_DESCRIPTION OF THE TASK_. Take from the material every line containing the string "battery" and copy it.

———

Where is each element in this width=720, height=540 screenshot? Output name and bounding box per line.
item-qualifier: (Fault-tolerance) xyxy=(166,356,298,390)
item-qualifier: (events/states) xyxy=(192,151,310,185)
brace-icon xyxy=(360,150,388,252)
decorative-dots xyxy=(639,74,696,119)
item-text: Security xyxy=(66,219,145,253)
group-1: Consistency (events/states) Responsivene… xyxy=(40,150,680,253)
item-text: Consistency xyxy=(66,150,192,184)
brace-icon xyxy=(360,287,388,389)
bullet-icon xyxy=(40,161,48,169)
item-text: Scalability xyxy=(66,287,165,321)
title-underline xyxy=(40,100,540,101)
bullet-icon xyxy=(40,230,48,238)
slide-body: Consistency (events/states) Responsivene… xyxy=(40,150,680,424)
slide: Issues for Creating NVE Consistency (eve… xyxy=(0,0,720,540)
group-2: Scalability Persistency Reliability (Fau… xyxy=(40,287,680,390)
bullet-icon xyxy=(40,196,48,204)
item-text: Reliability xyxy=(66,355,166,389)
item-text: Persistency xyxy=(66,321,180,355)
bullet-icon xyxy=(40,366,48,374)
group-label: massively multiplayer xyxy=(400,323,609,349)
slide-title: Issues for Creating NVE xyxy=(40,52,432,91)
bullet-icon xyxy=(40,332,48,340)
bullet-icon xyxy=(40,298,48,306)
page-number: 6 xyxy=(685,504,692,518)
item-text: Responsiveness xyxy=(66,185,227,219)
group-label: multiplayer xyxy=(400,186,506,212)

———

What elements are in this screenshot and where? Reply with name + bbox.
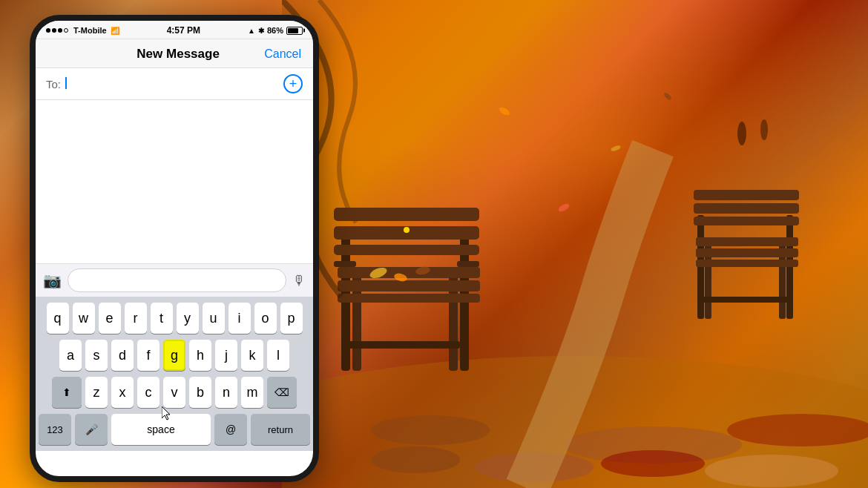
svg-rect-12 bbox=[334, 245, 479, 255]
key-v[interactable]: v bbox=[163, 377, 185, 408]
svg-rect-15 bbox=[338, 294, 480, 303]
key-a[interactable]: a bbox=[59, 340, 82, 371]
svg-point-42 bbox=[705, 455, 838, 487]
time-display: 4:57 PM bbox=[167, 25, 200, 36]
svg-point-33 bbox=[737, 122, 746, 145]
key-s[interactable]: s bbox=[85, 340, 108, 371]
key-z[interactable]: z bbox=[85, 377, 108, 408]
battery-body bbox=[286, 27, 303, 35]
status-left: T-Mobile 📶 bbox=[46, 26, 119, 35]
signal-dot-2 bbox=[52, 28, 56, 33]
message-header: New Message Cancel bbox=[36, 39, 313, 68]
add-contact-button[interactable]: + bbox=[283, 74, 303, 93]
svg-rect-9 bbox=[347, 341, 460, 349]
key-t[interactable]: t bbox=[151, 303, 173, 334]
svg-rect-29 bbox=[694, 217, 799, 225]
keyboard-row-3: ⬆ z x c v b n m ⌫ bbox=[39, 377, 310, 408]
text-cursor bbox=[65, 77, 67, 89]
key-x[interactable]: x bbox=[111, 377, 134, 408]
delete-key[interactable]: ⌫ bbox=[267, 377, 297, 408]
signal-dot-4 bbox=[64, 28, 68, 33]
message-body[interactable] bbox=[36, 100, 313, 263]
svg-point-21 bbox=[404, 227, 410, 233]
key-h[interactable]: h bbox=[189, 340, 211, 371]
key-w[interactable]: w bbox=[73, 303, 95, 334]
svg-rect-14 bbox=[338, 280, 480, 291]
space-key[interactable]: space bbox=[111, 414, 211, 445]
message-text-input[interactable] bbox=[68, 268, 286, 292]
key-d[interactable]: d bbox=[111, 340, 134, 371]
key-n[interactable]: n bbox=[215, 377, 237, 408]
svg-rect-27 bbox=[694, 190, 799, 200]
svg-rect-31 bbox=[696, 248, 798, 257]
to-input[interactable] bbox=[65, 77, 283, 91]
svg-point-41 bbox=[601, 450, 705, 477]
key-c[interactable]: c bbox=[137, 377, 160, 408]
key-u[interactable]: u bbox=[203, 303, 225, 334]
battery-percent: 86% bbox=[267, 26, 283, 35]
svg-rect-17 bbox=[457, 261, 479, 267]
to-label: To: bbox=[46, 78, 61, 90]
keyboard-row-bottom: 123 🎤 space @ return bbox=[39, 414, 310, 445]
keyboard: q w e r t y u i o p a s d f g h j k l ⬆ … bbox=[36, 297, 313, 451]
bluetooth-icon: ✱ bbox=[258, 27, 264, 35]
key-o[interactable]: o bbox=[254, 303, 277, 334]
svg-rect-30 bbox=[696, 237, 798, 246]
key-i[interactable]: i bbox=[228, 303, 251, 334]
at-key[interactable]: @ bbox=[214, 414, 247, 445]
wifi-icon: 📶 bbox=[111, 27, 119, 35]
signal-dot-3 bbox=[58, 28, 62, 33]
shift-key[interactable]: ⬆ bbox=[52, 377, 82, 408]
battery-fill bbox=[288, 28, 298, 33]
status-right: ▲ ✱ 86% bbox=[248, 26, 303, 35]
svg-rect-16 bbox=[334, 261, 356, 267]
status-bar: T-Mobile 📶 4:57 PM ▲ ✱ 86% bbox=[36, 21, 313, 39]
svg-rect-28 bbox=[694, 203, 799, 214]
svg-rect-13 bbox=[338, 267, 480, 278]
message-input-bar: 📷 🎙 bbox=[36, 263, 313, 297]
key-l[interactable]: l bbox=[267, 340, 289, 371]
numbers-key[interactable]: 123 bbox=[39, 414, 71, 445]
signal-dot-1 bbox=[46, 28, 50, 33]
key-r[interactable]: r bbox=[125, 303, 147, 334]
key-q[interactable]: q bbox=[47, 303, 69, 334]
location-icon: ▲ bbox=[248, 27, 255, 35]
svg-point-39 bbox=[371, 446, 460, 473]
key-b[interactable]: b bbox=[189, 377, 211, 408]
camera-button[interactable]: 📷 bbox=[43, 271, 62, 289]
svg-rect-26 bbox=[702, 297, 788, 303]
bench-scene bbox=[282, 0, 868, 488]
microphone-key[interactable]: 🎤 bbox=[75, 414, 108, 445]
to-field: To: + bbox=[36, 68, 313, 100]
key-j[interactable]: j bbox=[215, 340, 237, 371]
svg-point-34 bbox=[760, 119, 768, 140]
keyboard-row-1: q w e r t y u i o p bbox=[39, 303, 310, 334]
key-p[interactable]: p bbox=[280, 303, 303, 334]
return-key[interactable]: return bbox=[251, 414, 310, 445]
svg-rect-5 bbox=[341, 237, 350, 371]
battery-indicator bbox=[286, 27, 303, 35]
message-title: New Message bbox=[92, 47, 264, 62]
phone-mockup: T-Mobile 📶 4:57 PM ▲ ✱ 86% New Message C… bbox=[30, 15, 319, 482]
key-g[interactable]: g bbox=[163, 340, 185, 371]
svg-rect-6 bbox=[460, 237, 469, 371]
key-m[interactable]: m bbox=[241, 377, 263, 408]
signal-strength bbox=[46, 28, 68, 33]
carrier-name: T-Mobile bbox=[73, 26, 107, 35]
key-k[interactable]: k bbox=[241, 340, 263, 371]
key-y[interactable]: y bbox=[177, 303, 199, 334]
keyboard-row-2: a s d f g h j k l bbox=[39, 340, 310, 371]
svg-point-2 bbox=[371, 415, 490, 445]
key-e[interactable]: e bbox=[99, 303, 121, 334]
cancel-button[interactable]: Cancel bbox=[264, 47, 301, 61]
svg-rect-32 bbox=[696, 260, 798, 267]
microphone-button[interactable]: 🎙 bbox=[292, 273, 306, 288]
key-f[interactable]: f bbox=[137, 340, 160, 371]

———

_ANSWER BOX_.
battery-body bbox=[286, 27, 303, 35]
battery-percent: 86% bbox=[267, 26, 283, 35]
battery-fill bbox=[288, 28, 298, 33]
battery-indicator bbox=[286, 27, 303, 35]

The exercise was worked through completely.